Als eine der ersten Kommunen im Kreis will Hemmingen das neu aufgebaute LoRaWan-Netz von SWLB, Netze BW und dem Zweckverband Kreisbreitband nutzen. Es soll die Sensoren miteinander verbinden, die auf einigen Parkplätzen im Zentrum installiert werden.

48 Sensoren sollen auf gemeindeeigenen Parkplätzen installiert werden. Foto: privat
48 Sensoren sollen auf gemeindeeigenen Parkplätzen installiert werden. Foto: privat

Hemmingen. Vor etwas über einem Jahr war Viktor Kostic, Geschäftsführer des Zweckverbands Kreisbreitband, zu Gast in Hemmingen, um Gemeinderäte von den Plänen für den Aufbau eines eigenen Funknetzes mit wenig Energiebedarf zu begeistern. Denn die neue Technologie solle helfen, Arbeitsprozesse zu vereinfachen, etwa bei der dann automatischen Ablesung von Wasseruhren, wenn nicht mehr jemand in die Häuser geschickt wird oder die Selbstablesungen kontrolliert werden. Vom „großen Wumms“ auf dem Weg zur „Smart City“ sprach er, und Landrat Dietmar Allgaier später vom „Meilenstein auf dem Weg zur modernen Kommunalverwaltung“.

Und gleich 48 Meilensteine, so könnte man sagen, werden künftig in Hemmingen liegen – genauer: auf Parkplätzen verklebt sein. Denn Hemmingen wird als eine der ersten Kommunen im Kreis das neue LoRaWan-Netz (low Range Wide Area Network, ein Netz, das strahlungsarm und energieeffizient über weite Entfernungen Messwerte oder die Zustände von Sensoren übertragen kann) nutzen und mit den entsprechenden Bodensensoren ein Parkraummanagement im Ortskern einführen.

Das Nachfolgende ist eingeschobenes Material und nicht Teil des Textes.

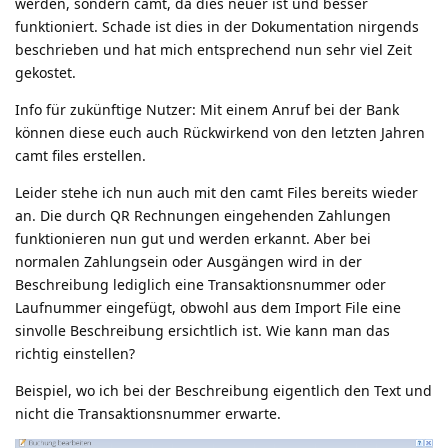
werden, sondern camt, da dies neuer ist und besser
funktioniert. Schade ist dies in der Dokumentation nirgends
beschrieben und hat mich entsprechend nun sehr viel Zeit
gekostet.
Info für zukünftige Nutzer: Mit einem Anruf bei der Bank
können diese euch auch Rückwirkend von den letzten Jahren
camt files erstellen.
Leider stehe ich nun auch mit den camt Files bereits wieder
an. Die durch QR Rechnungen eingehenden Zahlungen
funktionieren nun gut und werden erkannt. Aber bei
normalen Zahlungsein oder Ausgängen wird in der
Beschreibung lediglich eine Transaktionsnummer oder
Laufnummer eingefügt, obwohl aus dem Import File eine
sinvolle Beschreibung ersichtlich ist. Wie kann man das
richtig einstellen?
Beispiel, wo ich bei der Beschreibung eigentlich den Text und
nicht die Transaktionsnummer erwarte.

Kern des Projekts sind zum einen die 48 Sensoren – ähnlich, wie es sie auch auf manchen Discounter-Parkplätzen gibt –, die vor allem rund um die Münchinger Straße 2 installiert werden sollen, wo Besucher des Bürgertreffs, der Kleeblatt-Tiefgarage und der Gemeinschaftspraxis sowie mit sonstigen Zielen aufeinandertreffen und auf der Suche nach freien Plätzen oft unnötig hin- und herfahren. Und entsprechende LED-Displays an Masten in der Ortsdurchfahrt, die auf die noch zur Verfügung stehenden Parkplätze hinweisen. Zudem kann das Ordnungsamt über eine Visualisierung via Dashboard sehen, welche Parkplätze belegt sind und wo die zulässige Höchstdauer überschritten wurde, um dann ohne den Aufwand wie früher Strafzettel zu verteilen – das und die Hoffnung auf weniger Suchverkehr überzeugte die Mitglieder des Ausschusses für Umwelt und Technik. Sie stimmten deshalb ohne Ausnahme für die Ausgabe von rund 17500 Euro für die 48 Sensoren – Wolfgang Gerlach (Freie Wähler) hätte gerne noch mehr gehabt, allerdings gehören nicht alle infrage kommenden Parkplätze der Gemeinde –, die Displays und deren Installation sowie die Einbindung an das LoRaWan-Netz. Danach sollen jährlich 1500 Euro für Lizenzen fällig werden. Die Sensoren selbst seien lange haltbar – auch weil die Batterien nur Energie benötigen, wenn sie nach der Überschreitung gewisser Zeiträume funken – und so stabil befestigt, dass sie nicht gleich beim ersten Schneepflugeinsatz weggefegt werden, so Bürgermeister Thomas Schäfer.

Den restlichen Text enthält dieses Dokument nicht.